AIM OF THE EXERCISE:
Pull each line with the string "khảo" from the entries.

(Stored data entries)
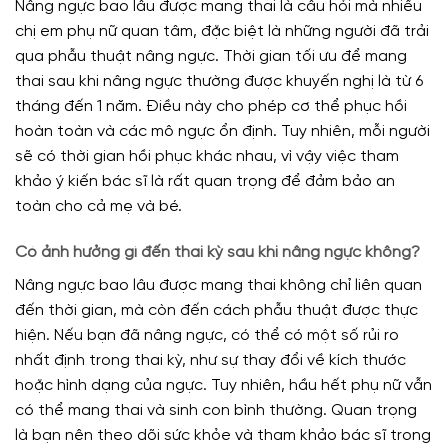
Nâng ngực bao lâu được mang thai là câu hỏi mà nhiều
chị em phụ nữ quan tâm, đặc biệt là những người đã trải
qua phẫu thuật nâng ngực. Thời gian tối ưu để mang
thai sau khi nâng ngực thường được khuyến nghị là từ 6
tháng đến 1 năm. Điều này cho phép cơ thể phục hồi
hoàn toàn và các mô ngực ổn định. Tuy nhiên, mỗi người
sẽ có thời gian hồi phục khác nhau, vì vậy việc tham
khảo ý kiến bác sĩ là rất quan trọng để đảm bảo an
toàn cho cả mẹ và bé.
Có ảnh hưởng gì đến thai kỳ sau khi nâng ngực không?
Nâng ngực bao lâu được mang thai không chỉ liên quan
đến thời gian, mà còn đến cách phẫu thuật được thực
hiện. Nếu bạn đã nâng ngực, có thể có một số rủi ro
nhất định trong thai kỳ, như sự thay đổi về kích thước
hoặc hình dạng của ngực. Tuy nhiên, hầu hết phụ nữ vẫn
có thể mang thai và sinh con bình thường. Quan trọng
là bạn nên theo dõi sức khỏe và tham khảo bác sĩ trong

--

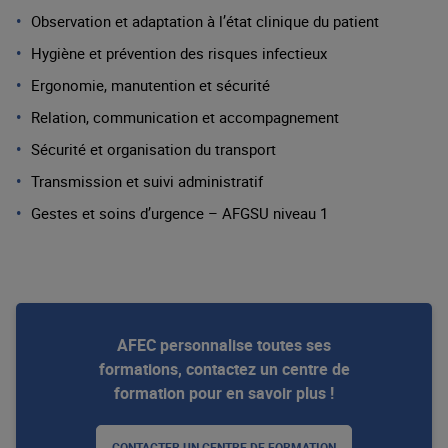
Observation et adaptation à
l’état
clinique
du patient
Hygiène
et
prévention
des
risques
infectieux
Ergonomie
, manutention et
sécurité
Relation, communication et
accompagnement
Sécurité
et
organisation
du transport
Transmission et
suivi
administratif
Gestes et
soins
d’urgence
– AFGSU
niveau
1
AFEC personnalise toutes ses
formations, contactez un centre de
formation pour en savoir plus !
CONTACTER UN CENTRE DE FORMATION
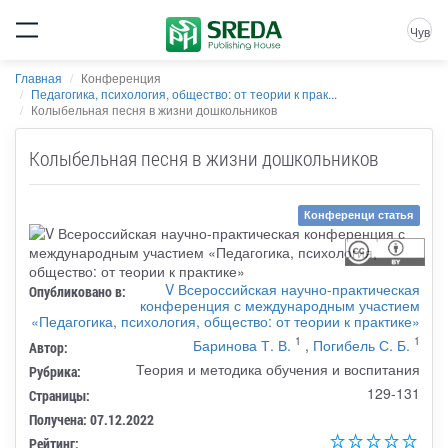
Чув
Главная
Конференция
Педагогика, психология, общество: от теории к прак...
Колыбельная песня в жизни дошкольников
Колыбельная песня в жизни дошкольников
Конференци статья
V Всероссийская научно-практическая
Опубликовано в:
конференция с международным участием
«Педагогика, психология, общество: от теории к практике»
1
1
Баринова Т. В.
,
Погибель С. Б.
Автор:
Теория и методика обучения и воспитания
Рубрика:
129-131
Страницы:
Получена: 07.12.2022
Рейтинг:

RESPONSE:
khảo ý kiến bác sĩ là rất quan trọng để đảm bảo an
là bạn nên theo dõi sức khỏe và tham khảo bác sĩ trong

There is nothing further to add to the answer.